Please give an exact transcription of the lines below, from the one that contains "девственницами в должной степени." to the very last, with no other lines.

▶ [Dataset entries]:
──────────────────────────────

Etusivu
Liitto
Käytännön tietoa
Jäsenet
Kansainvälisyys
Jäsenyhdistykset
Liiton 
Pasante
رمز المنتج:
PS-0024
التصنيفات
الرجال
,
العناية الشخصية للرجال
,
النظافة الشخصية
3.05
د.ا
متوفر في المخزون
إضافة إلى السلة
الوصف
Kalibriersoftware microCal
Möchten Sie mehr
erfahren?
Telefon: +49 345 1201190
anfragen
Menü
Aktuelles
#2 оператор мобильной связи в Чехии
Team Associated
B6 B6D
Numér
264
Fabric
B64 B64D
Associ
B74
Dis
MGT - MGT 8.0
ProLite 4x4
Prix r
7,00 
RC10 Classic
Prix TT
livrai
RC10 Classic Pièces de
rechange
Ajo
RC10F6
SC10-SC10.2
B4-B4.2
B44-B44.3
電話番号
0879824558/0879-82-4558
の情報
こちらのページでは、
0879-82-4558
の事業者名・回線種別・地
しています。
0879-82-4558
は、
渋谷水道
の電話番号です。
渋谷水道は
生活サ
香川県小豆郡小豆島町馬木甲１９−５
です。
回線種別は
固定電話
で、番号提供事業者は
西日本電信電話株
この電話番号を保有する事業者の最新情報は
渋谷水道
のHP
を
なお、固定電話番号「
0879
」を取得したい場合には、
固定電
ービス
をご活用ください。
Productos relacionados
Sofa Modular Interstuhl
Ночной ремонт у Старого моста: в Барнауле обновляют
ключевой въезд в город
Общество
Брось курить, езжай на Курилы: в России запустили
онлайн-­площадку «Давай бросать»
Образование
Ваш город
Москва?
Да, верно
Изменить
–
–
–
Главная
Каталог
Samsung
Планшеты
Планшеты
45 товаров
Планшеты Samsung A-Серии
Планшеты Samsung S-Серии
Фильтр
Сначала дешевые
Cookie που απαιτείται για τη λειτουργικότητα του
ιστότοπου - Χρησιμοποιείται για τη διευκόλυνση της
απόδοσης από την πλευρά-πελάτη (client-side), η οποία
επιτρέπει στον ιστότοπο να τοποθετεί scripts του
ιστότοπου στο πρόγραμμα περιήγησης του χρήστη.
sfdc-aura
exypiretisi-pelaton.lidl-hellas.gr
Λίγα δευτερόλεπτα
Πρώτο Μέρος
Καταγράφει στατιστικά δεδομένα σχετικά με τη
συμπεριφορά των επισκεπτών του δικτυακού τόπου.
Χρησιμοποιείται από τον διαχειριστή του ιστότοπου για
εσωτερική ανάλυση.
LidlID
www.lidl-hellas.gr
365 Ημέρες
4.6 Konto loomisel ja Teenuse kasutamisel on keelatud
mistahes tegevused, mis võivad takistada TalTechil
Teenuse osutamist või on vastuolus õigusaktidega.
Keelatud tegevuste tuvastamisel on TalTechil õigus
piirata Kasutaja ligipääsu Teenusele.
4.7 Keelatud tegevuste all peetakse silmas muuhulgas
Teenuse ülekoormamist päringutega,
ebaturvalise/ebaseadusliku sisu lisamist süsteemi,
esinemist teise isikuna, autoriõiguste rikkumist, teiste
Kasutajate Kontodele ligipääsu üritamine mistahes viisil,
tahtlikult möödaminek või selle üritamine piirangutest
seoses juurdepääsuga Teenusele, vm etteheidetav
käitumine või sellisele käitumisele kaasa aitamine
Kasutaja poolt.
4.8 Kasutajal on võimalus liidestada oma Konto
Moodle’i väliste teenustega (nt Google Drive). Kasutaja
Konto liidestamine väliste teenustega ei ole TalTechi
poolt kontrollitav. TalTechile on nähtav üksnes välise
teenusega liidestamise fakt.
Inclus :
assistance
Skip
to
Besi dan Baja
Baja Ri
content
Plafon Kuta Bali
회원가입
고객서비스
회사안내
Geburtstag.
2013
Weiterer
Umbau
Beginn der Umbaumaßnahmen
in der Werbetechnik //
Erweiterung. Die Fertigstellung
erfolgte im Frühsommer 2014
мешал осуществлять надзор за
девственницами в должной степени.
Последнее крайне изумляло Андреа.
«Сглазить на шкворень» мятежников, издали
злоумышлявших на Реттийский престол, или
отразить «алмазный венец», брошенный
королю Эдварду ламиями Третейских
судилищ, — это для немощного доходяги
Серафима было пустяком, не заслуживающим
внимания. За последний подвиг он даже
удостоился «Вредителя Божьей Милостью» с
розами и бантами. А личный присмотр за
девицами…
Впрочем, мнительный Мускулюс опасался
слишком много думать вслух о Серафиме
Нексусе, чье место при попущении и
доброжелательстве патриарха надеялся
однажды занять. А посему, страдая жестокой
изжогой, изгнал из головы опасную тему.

──────────────────────────────

▶ [Answer for the task]:
девственницами в должной степени.
Последнее крайне изумляло Андреа.
«Сглазить на шкворень» мятежников, издали
злоумышлявших на Реттийский престол, или
отразить «алмазный венец», брошенный
королю Эдварду ламиями Третейских
судилищ, — это для немощного доходяги
Серафима было пустяком, не заслуживающим
внимания. За последний подвиг он даже
удостоился «Вредителя Божьей Милостью» с
розами и бантами. А личный присмотр за
девицами…
Впрочем, мнительный Мускулюс опасался
слишком много думать вслух о Серафиме
Нексусе, чье место при попущении и
доброжелательстве патриарха надеялся
однажды занять. А посему, страдая жестокой
изжогой, изгнал из головы опасную тему.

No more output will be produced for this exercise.